[Data entries]
_ _ _ _ _

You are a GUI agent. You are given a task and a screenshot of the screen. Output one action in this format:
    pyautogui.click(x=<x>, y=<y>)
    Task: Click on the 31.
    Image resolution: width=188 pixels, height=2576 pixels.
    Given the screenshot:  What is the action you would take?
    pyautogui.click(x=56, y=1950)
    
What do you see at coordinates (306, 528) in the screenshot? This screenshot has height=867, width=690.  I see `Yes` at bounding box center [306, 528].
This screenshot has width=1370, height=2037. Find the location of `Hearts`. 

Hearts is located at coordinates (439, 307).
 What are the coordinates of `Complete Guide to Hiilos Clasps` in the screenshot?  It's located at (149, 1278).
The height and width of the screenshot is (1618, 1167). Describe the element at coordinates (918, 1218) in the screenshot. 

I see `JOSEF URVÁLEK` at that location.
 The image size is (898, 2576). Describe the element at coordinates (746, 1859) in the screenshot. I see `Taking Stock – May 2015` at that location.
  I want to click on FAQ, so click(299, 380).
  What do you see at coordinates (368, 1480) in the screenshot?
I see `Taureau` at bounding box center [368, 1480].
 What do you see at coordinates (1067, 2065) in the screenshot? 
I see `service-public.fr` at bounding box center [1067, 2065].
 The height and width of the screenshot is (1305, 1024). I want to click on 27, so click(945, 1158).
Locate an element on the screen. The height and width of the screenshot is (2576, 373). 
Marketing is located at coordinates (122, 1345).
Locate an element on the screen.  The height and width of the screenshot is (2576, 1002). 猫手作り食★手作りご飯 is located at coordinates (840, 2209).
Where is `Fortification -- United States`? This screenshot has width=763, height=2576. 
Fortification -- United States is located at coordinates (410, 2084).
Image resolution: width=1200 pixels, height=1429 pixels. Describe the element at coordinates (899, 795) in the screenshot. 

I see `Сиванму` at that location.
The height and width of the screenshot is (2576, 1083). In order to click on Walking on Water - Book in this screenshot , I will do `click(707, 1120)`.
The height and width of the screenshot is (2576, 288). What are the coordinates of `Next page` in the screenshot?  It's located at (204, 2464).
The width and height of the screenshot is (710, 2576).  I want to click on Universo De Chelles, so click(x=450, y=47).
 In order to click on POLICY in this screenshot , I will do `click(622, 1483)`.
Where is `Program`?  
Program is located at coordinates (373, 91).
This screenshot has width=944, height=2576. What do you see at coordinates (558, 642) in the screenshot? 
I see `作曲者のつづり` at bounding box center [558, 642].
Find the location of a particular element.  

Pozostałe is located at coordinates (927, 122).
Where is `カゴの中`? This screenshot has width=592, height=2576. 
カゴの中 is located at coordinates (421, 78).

_ _ _ _ _

Where a line of the records has the string "order", copy that line.

Answer below
The height and width of the screenshot is (2576, 1083). In order to click on Walking on Water - Book in this screenshot , I will do `click(707, 1120)`.
 In order to click on POLICY in this screenshot , I will do `click(622, 1483)`.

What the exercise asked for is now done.